→ **WHAT NEEDS TO BE DONE**: Find the word "изъятие" below. Copy each line that has it.

→ **Collected data**:

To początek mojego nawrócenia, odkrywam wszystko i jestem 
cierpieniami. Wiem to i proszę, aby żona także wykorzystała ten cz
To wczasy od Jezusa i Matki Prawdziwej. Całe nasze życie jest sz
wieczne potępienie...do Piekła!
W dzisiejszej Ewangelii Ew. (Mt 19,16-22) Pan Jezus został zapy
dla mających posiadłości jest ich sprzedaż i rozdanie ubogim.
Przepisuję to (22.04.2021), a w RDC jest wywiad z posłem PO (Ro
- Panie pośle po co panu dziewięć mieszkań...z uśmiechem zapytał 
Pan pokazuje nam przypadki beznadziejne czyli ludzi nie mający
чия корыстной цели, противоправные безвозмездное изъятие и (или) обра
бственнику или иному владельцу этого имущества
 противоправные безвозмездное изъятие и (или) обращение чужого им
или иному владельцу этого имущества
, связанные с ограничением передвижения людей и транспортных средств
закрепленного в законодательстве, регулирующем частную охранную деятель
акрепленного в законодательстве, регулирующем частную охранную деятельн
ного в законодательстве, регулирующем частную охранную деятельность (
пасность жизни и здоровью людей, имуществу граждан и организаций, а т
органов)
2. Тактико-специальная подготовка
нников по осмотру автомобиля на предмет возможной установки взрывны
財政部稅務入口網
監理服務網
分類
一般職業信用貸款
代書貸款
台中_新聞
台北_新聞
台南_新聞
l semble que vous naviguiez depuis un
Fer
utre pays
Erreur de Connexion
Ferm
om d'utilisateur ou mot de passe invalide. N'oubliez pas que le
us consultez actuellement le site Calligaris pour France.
...
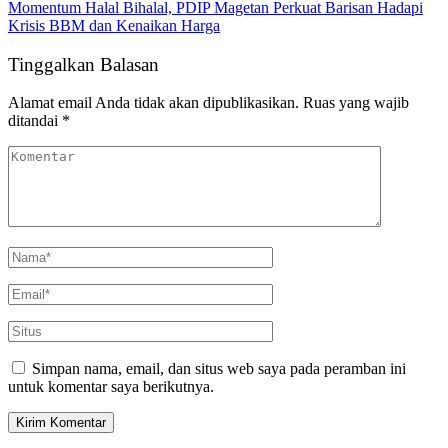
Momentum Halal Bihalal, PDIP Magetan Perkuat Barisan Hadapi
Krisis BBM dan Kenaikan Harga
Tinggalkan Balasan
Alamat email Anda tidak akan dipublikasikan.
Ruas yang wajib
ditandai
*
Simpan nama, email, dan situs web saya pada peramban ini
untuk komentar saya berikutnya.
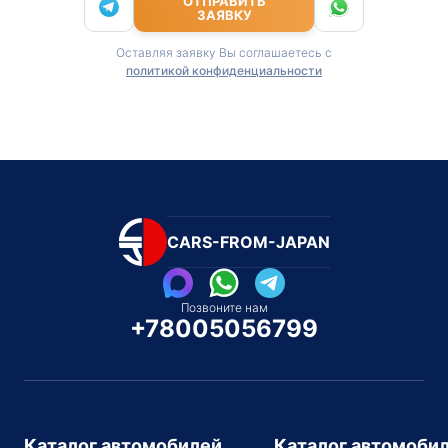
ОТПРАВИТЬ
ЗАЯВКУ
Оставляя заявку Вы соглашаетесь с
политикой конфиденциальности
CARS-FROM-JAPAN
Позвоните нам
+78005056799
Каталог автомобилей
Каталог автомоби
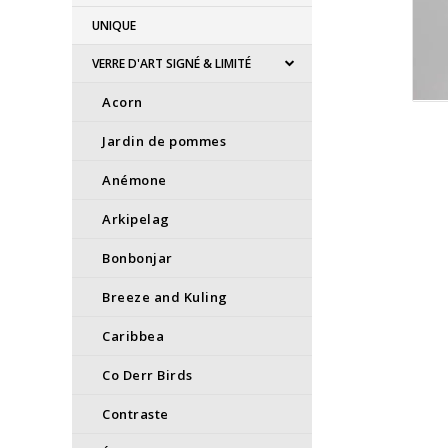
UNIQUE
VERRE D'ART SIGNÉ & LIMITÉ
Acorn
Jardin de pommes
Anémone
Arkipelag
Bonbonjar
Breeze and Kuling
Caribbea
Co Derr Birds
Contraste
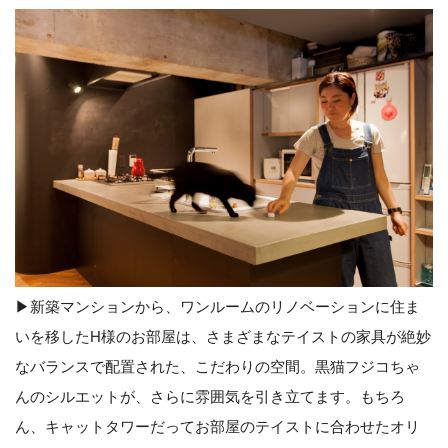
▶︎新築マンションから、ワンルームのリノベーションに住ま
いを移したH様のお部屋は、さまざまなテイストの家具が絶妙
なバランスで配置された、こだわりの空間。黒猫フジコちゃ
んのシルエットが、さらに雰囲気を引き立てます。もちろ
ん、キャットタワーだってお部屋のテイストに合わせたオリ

→ **FINISHED EXERCISE**:
чия корыстной цели, противоправные безвозмездное изъятие и (или) обра
 противоправные безвозмездное изъятие и (или) обращение чужого им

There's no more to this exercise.